■ REQUIRED WORK ■
Looking at the listing below, retype exactly the lines starting at the one containing "di Pomalaa, Perkuat" and ending at the one containing "Industry Indonesia (MIND", both included, and nothing else.

■ PROVIDED DATA ■
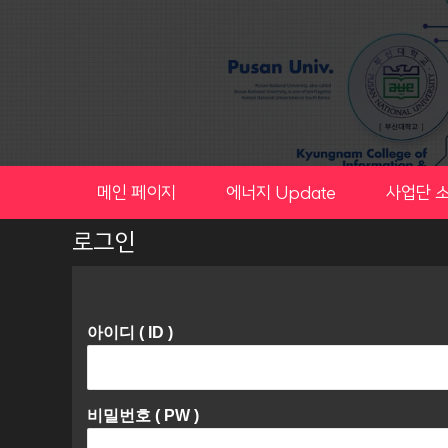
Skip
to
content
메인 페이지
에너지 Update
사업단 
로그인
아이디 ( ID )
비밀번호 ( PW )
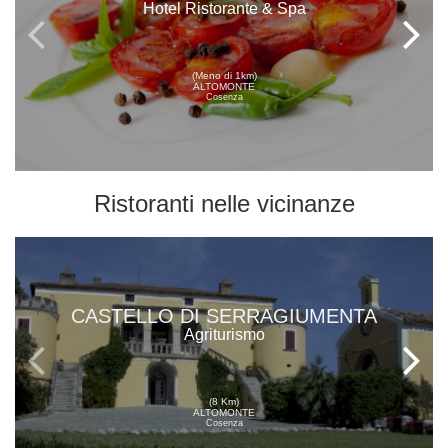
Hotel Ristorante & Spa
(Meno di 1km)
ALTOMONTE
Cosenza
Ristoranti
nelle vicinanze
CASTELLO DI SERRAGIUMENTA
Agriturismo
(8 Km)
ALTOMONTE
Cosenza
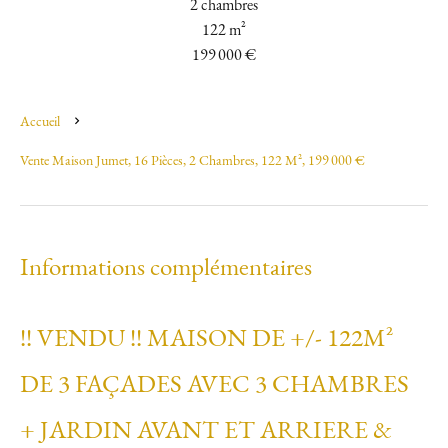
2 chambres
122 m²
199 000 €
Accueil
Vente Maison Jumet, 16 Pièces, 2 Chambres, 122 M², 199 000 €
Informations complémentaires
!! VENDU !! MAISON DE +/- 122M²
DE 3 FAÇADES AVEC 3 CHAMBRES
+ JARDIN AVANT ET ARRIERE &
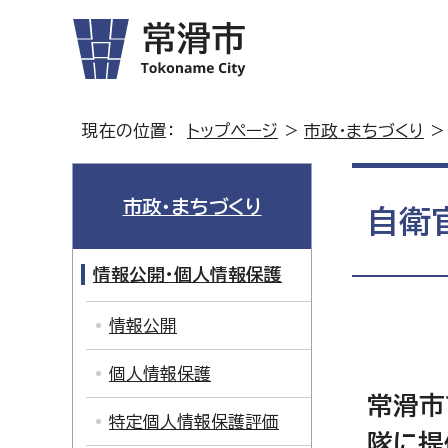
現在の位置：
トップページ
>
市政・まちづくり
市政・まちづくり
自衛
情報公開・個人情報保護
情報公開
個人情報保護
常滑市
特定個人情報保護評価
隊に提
...
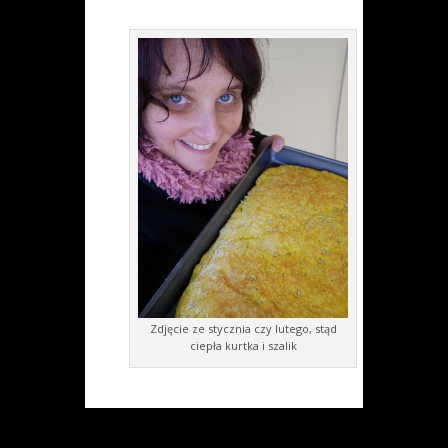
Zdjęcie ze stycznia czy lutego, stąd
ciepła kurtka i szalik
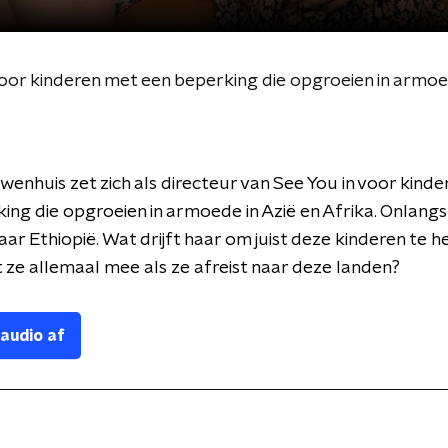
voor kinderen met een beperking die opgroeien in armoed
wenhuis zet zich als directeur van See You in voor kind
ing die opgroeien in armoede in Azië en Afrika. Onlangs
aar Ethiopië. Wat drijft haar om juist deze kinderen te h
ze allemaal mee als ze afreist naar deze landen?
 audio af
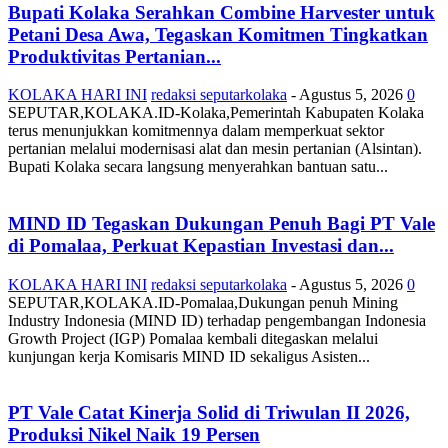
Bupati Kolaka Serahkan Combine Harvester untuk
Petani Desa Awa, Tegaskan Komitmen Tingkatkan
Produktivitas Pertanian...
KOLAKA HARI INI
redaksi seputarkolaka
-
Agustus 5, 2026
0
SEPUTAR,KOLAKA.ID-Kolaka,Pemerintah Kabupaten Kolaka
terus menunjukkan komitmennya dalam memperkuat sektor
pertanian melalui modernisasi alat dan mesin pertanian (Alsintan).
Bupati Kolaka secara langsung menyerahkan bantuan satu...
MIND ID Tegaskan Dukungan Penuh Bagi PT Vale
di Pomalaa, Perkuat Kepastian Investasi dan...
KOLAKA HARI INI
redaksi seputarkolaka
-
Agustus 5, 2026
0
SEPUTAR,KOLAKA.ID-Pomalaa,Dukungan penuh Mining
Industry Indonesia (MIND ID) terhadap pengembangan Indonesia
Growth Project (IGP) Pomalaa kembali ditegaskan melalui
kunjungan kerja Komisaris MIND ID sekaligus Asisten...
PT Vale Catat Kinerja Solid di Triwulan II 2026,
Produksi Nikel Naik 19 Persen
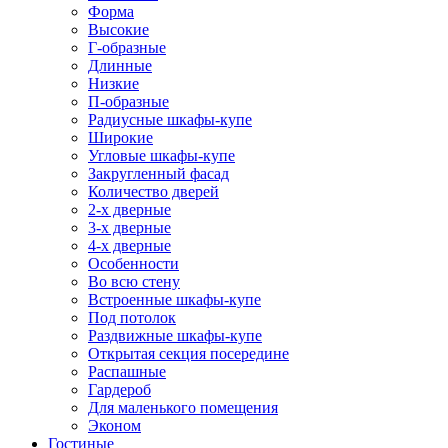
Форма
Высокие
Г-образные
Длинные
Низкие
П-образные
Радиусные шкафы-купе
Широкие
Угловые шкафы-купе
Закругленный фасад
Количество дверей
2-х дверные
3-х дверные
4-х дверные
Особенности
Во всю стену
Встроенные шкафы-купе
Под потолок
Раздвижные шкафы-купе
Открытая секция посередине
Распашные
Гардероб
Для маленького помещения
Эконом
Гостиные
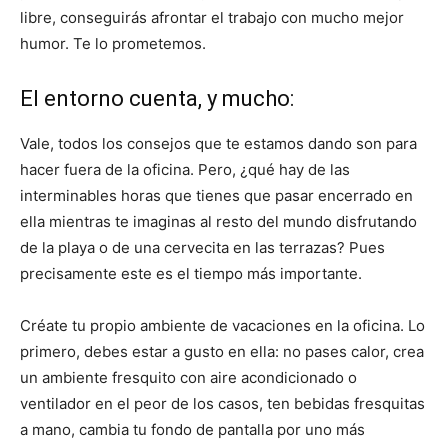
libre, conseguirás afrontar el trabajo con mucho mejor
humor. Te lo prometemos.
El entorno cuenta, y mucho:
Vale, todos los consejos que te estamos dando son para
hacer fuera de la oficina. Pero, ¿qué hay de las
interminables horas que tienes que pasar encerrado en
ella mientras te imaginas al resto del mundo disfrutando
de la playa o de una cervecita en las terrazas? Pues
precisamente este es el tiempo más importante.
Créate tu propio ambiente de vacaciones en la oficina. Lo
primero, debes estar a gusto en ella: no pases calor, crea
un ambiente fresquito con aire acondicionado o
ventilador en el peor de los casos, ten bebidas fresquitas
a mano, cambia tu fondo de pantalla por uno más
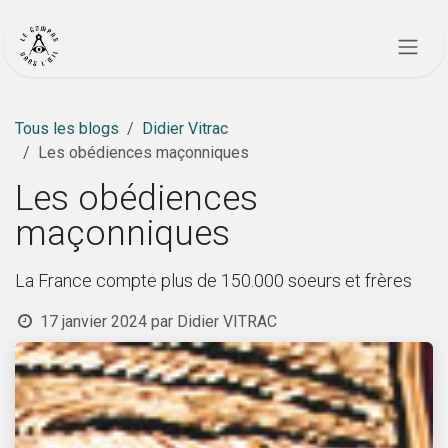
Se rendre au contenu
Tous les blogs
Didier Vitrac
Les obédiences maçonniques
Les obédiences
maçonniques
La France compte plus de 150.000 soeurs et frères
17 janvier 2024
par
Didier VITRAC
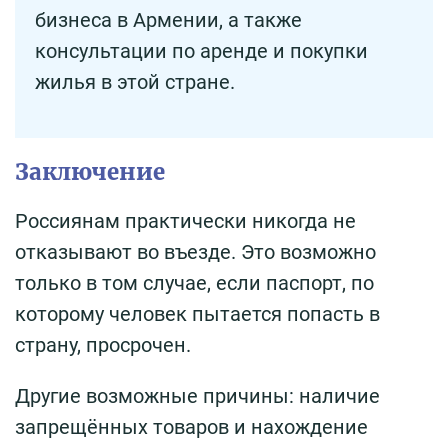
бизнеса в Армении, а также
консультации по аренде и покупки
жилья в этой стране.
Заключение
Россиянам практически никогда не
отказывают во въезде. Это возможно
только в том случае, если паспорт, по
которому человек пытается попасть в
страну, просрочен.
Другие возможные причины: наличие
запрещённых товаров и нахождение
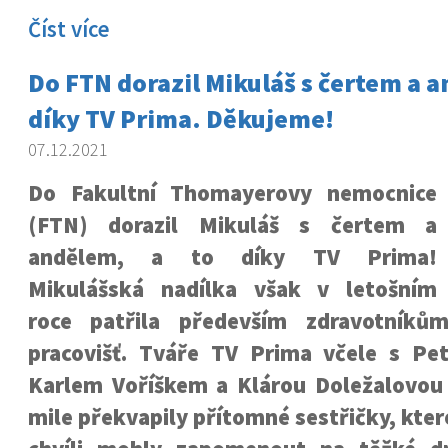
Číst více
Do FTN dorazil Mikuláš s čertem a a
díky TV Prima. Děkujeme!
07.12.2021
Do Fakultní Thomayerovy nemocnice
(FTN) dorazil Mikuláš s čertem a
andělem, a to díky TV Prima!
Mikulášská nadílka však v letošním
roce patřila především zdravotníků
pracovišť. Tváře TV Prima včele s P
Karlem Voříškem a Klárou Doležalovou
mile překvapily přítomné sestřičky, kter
==
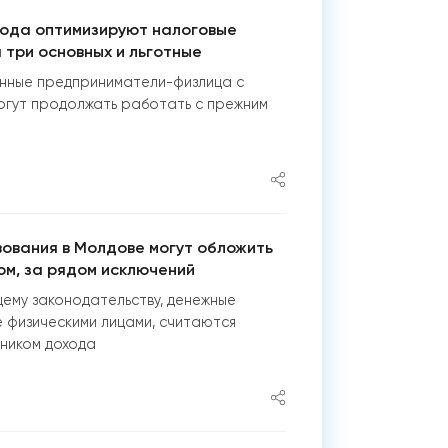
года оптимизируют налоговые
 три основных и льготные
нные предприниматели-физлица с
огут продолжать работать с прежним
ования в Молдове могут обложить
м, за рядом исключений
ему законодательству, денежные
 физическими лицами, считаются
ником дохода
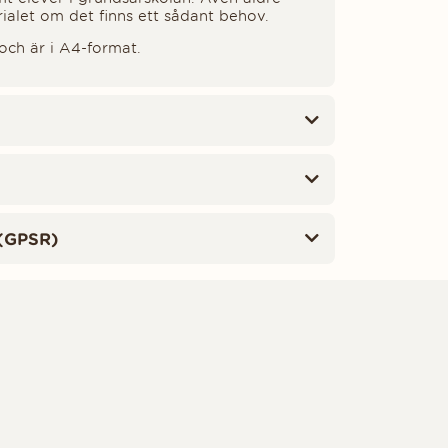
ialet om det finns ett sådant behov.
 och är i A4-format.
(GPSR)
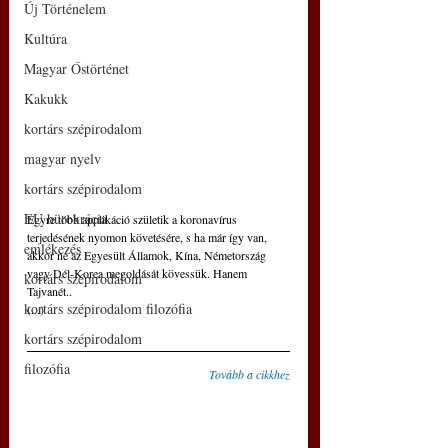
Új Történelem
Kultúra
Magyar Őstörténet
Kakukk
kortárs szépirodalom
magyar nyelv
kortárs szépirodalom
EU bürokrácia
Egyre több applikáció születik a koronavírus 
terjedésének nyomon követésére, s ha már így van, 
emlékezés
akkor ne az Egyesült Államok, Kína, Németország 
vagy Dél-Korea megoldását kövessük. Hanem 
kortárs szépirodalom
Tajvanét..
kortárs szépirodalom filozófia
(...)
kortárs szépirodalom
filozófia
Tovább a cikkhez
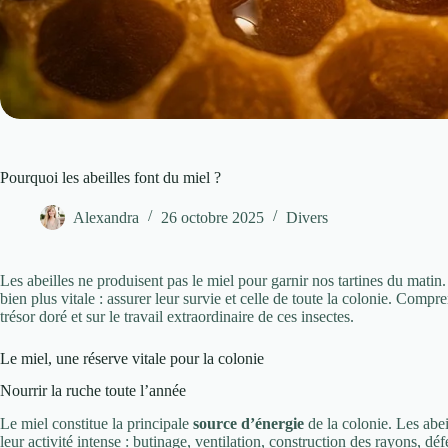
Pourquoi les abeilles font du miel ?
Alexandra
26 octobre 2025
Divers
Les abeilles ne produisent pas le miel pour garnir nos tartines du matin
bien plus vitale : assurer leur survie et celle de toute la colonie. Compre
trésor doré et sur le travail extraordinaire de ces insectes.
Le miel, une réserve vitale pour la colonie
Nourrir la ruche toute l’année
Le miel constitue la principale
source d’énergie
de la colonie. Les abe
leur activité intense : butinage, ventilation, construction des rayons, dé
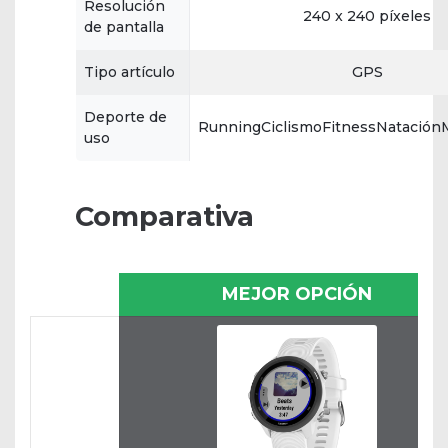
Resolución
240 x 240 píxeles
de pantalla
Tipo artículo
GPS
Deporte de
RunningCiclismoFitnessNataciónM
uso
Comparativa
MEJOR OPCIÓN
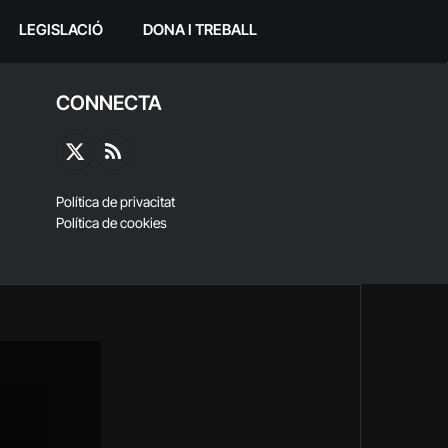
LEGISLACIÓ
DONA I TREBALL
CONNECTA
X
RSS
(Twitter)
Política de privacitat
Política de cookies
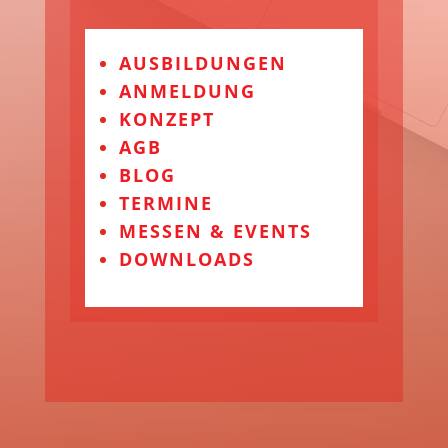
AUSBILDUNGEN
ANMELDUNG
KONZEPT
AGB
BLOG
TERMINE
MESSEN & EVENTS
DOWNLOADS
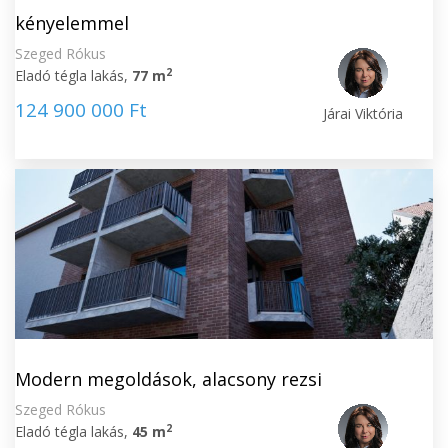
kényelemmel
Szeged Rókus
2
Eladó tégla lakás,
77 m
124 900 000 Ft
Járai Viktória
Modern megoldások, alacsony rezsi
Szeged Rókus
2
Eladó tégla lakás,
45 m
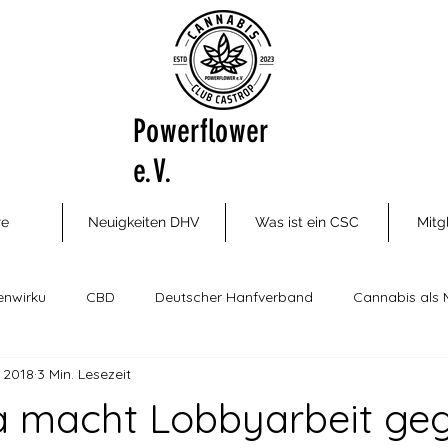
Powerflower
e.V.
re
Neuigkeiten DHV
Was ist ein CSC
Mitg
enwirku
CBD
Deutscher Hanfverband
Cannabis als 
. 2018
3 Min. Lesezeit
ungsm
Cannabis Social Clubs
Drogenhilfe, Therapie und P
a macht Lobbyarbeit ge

■ TASK OUTPUT ■
di Pomalaa, Perkuat Kepastian Investasi dan...
KOLAKA HARI INI
redaksi seputarkolaka
-
Agustus 5, 2026
0
SEPUTAR,KOLAKA.ID-Pomalaa,Dukungan penuh Mining
Industry Indonesia (MIND ID) terhadap pengembangan Indonesia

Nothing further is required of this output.